Weaver thinks that the spread of Chikungunya virus is the best model for what’s going to happen with Zika virus in the United States. Chikungunya cases were reported in the Western Hemisphere a few years before reported Zika cases in 2013, and in 2014, 2,811 imported cases of Chikungunya virus disease were reported in the United States. Twelve locally acquired cases were reported in Florida beginning in May of that year. However, U.S. transmission has since ceased, probably because of effective mosquito control measures. Weaver thinks that we may soon be getting to the point where we have enough imported U.S. Zika cases that local transmission might be possible. 

Transmission is most likely to occur, Weaver suggested, in low-income areas where people are at risk from daytime-biting mosquitoes and where there are likely to be viremic travelers returning from Zika-endemic areas. South Texas, which has an abundant population of Aedes aegypti mosquitoes that can spread Zika, is a likely candidate.

The Rio Olympics approach, but Weaver isn’t especially worried about a huge outbreak stemming from that event. He is certainly not concerned enough to advocate cancelling the Olympics, as Amir Attaran recently advocated in the Harvard Public Health Review. So many people have already been infected in Brazil that there may not be enough immunologically naive people to fuel widespread disease.

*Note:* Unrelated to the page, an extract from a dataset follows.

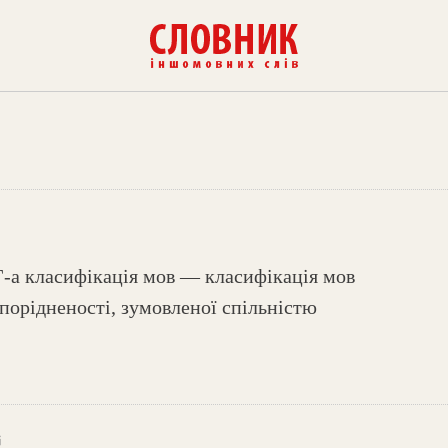
Г-а класифікація мов — класифікація мов
спорідненості, зумовленої спільністю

In the short term, Weaver says that our most effective preventive measure could simply be educating people about avoiding Zika virus infection and preventing Zika virus transmission in the United States. In particular, he thinks pregnant women shouldn’t travel to endemic areas. Moreover, travelers returning from a Zika endemic area should protect themselves from mosquito bites on their return so as to prevent local mosquitoes from acquiring the virus (Weaver notes that even individuals with no apparent illness should consider this measure, as about 80% of Zika virus disease cases are asymptomatic).

In the long term, Weaver thinks we will have a vaccine to prevent Zika virus disease as well as monoclonal antibodies to treat individuals at high risk of harmful side effects. A recombinant or DNA vaccine may be the first vaccine tested and used (see my blog post on this), but ultimately, as with yellow fever vaccine, a live, attenuated vaccine given to young children may be the most effective route to suppressing Zika epidemics.